Maki’s inner alpha gave a sudden, violent twitch. He took a slow, deep breath, his dark eyes instantly tracking toward the locked restroom door in the corner. "If he’s fine... why isn't he out here? Why is the room empty?"
"He is currently freshening up in the restroom," Dr. Shimizu said, her tone hardening just enough to establish professional boundaries. "Mr. Hirota, even with your executive clearance, medical privacy laws still apply to our patients. I must ask you to wait out in the reception area while the patient dresses."
Maki didn't move. He stood frozen in the center of Room Four, his eyes locked onto the frosted glass of the bathroom door. A strange, suffocating sensation was tightening around his chest. Every logical piece of data in his brain told him that Euijoo was behind that door, hiding out of embarrassment or fear of the Hirota name.
But his instincts—the ancient, primal wolf pacing standard circles in his chest—were violently rejecting the logic. The yuzu scent in the room was calling out to him, pulling at his core with a magnetic, agonizing gravity that made him want to rip the bathroom door off its hinges.
"Euijoo?" Maki called out, stepping closer to the restroom, his voice dropping into a low, questioning rumble. "It's me. Nicholas isn't here. You don't have to hide from me. I just came to make sure you were safe."

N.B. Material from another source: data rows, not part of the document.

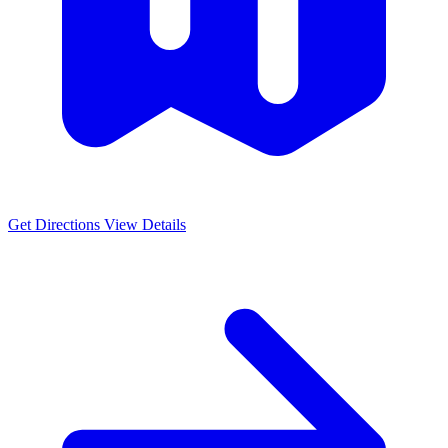
Get Directions
View Details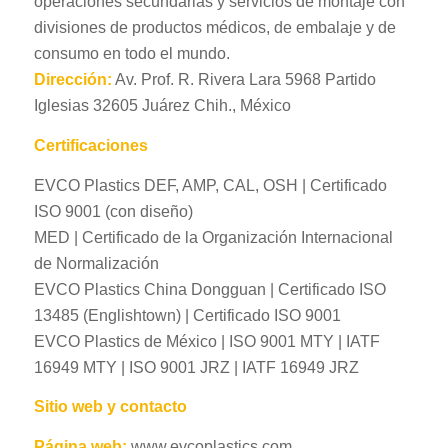
operaciones secundarias y servicios de montaje con
divisiones de productos médicos, de embalaje y de
consumo en todo el mundo.
Dirección:
Av. Prof. R. Rivera Lara 5968 Partido
Iglesias 32605 Juárez Chih., México
Certificaciones
EVCO Plastics DEF, AMP, CAL, OSH | Certificado
ISO 9001 (con diseño)
MED | Certificado de la Organización Internacional
de Normalización
EVCO Plastics China Dongguan | Certificado ISO
13485 (Englishtown) | Certificado ISO 9001
EVCO Plastics de México | ISO 9001 MTY | IATF
16949 MTY | ISO 9001 JRZ | IATF 16949 JRZ
Sitio web y contacto
Página web:
www.evcoplastics.com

In the pitch black of the bathroom, Taki squeezed his eyes shut, a fresh wave of tears slipping down his cheeks. He pressed the ultrasound photo harder against his sweater, right over the tiny, perfect heartbeat he had just heard. He wanted to scream. He wanted to open the door, throw himself into Maki’s arms, and tell him the truth.
But the memory of Nicholas’s warning echoed in his head: The Hirota elders would lock you away... wipe your name from the registry... it’s brutal.
Taki stayed completely silent, holding his breath until his lungs burned, a ghost hiding in the dark.
Maki waited for three agonizingly long seconds, his hand hovering just inches from the brass door handle. The silence from inside the room was deafening. Finally, with a tight, frustrated click of his jaw, Maki backed away.
"Fine," Maki muttered, his mint scent turning bitter with a mix of rejection and confusion. "Tell him... tell him the private driver is waiting downstairs to take him back to the dorms. He doesn't need to take the train in his condition."
"I will relay the message, Mr. Hirota," Dr. Shimizu said firmly.
Maki turned on his heel and walked out of the room, the heavy door clicking shut behind him.
The moment the scent of mint faded from the hallway, Taki collapsed onto his knees on the bathroom floor. He buried his face in his hands, his small frame shaking with violent, silent sobs as he clutched the sonogram of his baby. He had survived the closest encounter yet, but as he looked down at the tiny shape on the glossy paper, Taki knew the clock had just run out. Maki’s instincts were waking up, and the false shield Nicholas had built was starting to crack from the inside out.